■ **GOAL OF THE EXERCISE**
Reproduce, from the lines below, exactly the stretch that begins at the line containing "For every named target in this 1280×720" and ends at the line containing "Extended Auto Warranties For Used Cars", both included.

##### ENTRIES SHOWN

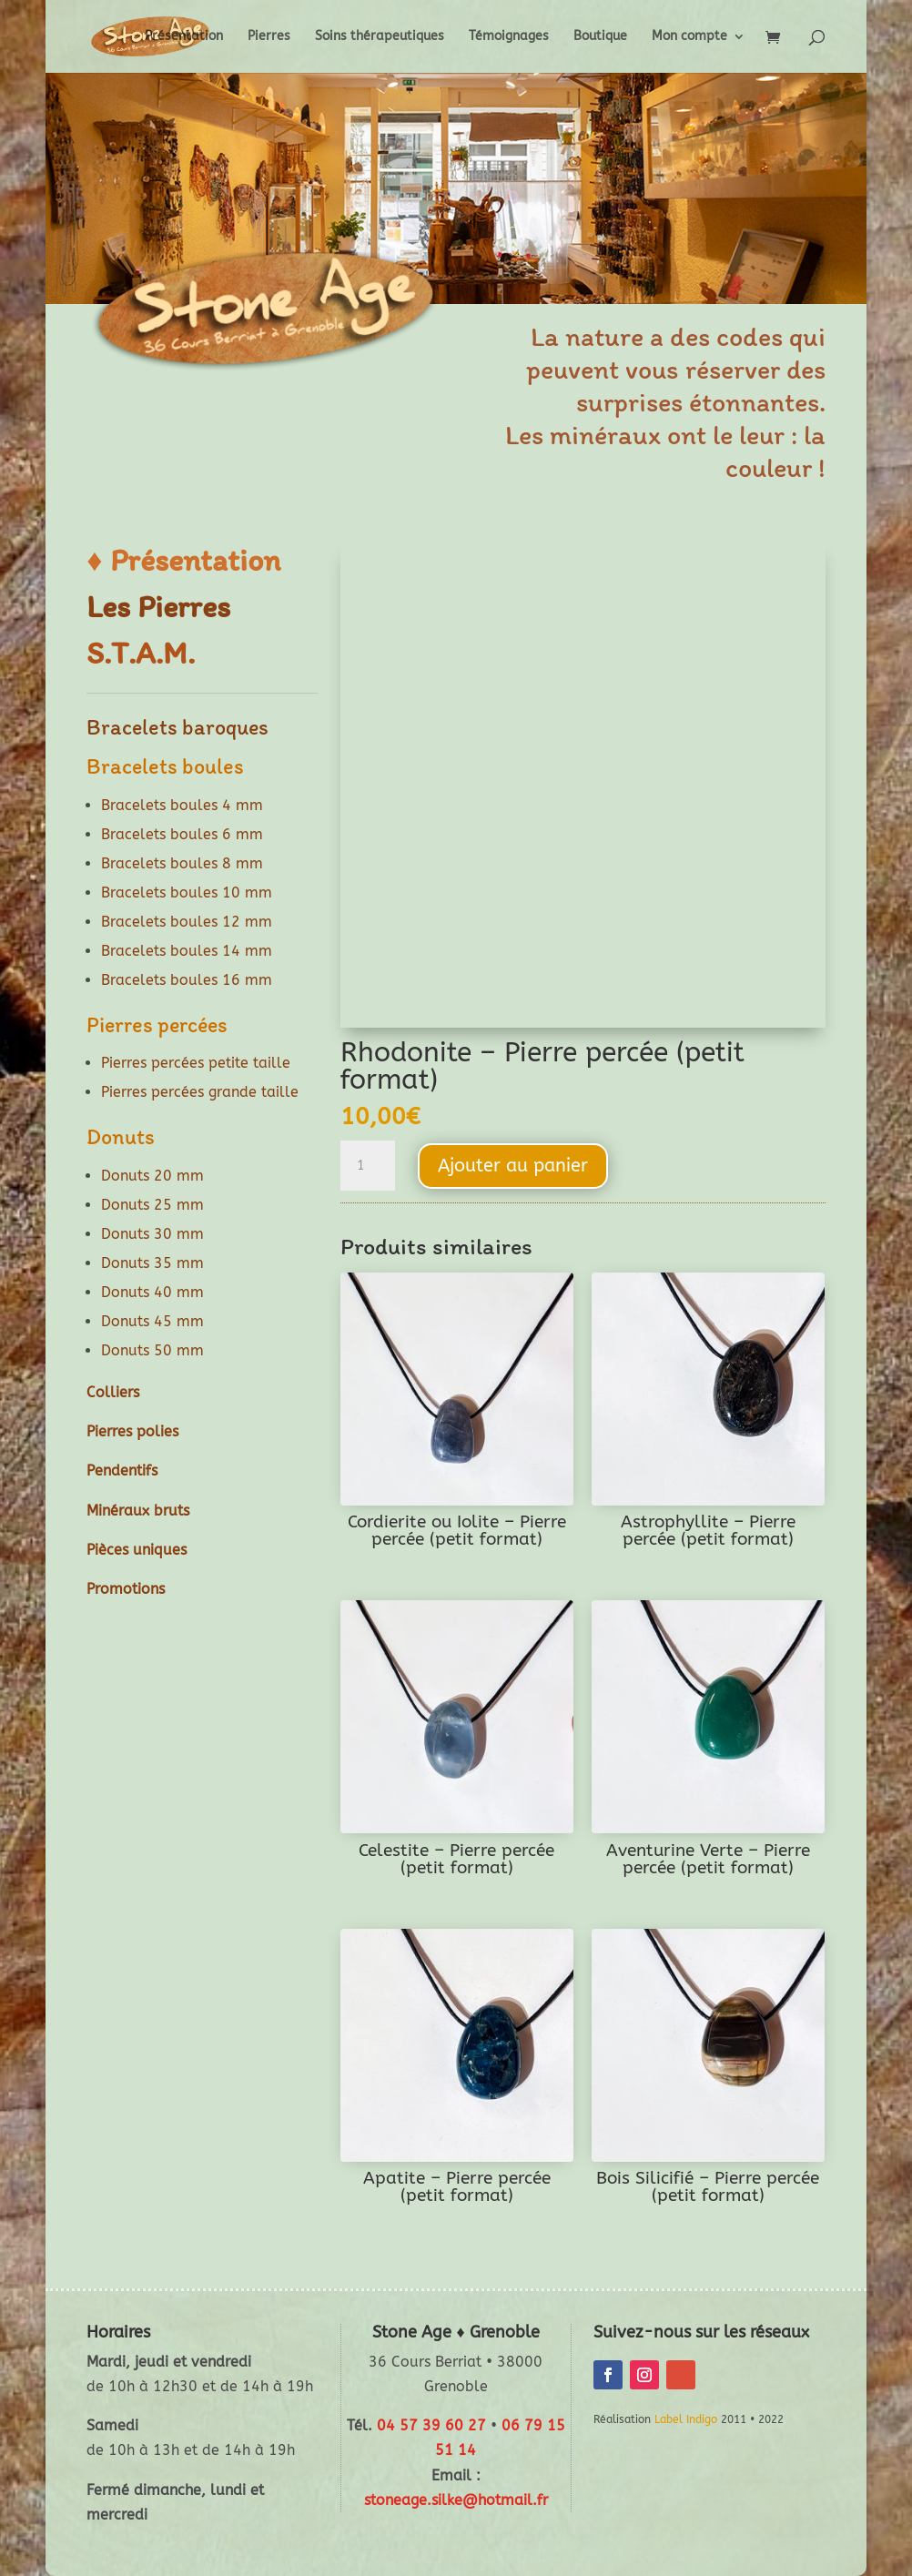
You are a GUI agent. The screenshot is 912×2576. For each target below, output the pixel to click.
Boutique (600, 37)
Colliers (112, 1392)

##########
##### ENTRIES SHOWN

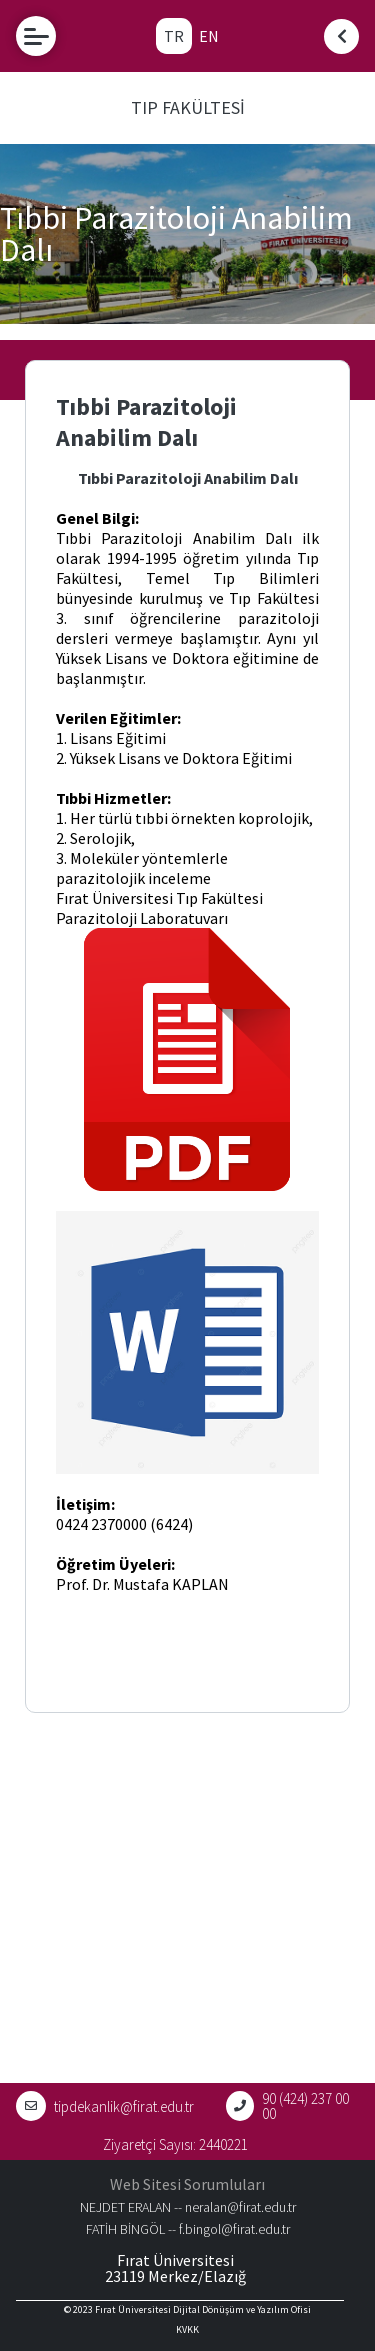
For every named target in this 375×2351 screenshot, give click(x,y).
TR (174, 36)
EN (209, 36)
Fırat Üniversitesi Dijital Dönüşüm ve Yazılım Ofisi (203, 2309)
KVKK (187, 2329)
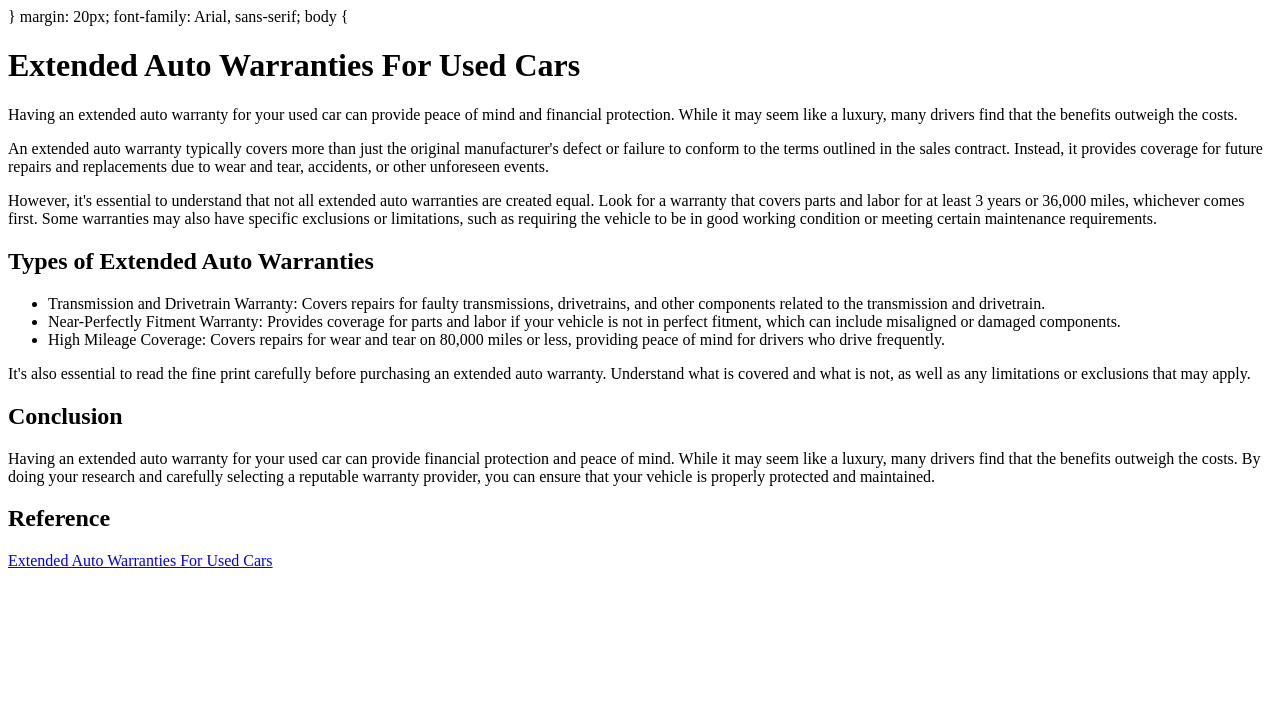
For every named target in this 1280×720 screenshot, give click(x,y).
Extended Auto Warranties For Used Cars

##########

■ **RESULT**
For every named target in this 1280×720 screenshot, give click(x,y).
Extended Auto Warranties For Used Cars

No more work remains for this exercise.